An estimated 15,000 visitors endured two-hour waits Saturday to visit the Statue of Liberty – but under new rules only 240 got to climb to the crown.
Requesting a lifetime together after climbing 354 steps in a near-claustrophobic spiral staircase sounds counterproductive. But that's the advice Aaron Weisinger got last month when he asked Brian Snyder to help him scope out the best spot around New York Harbor to pop the question.
Mr. Snyder, vice president of the Statue of Liberty Club, knew the perfect place: Lady Liberty’s crown. As would be expected of a man in his position, he had snagged two of the 240 sellout tickets for the July 4 grand reopening of the crown, closed for safety reasons since 9/11, and he was only too happy to give them to Mr. Weisinger.
The seven-peaked headdress holds sentimental value for Snyder. He had proposed to his own wife there 11 years ago.

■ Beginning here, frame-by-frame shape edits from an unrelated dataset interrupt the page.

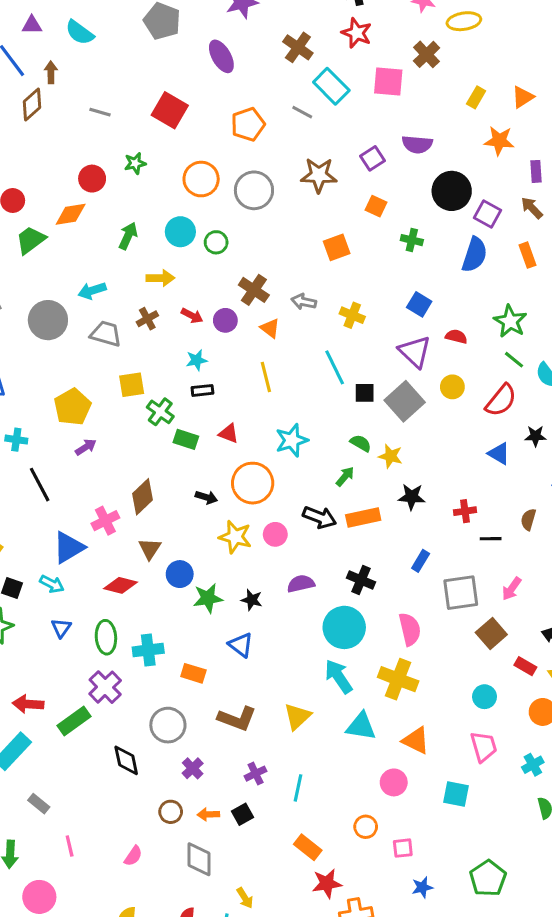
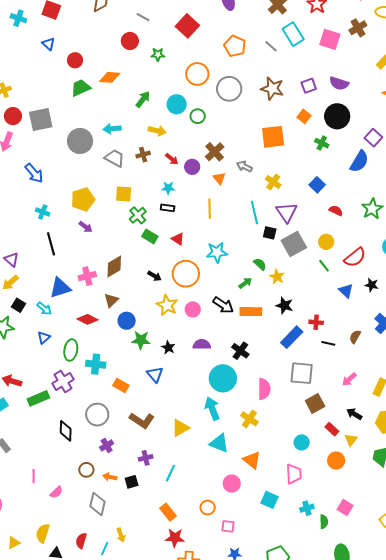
orange pentagon: (248, 124) -> (235, 46), turned 30
red circle: (92, 179) -> (130, 41), moved
black circle: (452, 191) -> (337, 116), moved
orange square: (337, 247) -> (273, 137), size x1.4
purple triangle: (415, 352) -> (287, 212), moved
green line: (514, 360) -> (324, 266), moved
purple arrow: (86, 447) -> (86, 227), turned 56
blue rectangle: (421, 561) -> (292, 337), moved, size x1.6
pink arrow: (512, 589) -> (349, 379), moved
yellow cross: (398, 679) -> (249, 419), size x0.7
cyan cross: (533, 765) -> (307, 508), moved
pink line: (70, 846) -> (34, 476), moved

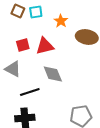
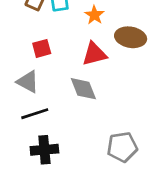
red triangle: (45, 46) -> (94, 54), moved
black line: (30, 92) -> (35, 114), moved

News that the crown would reopen had put him in a cheery mood.
“It's one of those things where it shows the world that you can't keep Americans afraid for too long,” Snyder says by phone, echoing a pride evident among the estimated 15,000 visitors who braved two-hour waits to enter the Statue of Liberty Saturday.
For many, the crown’s reopening, coming five years after the statue’s in 2004, mirrors America’s gradual emergence from the pall cast by 9/11.
“When the crown remained closed, it might have suggested that those ideals were also closed,” says Erica Doss, a professor of American studies at the University of Notre Dame in South Bend, Ind., and the author of a forthcoming book on post-9/11 memorializing.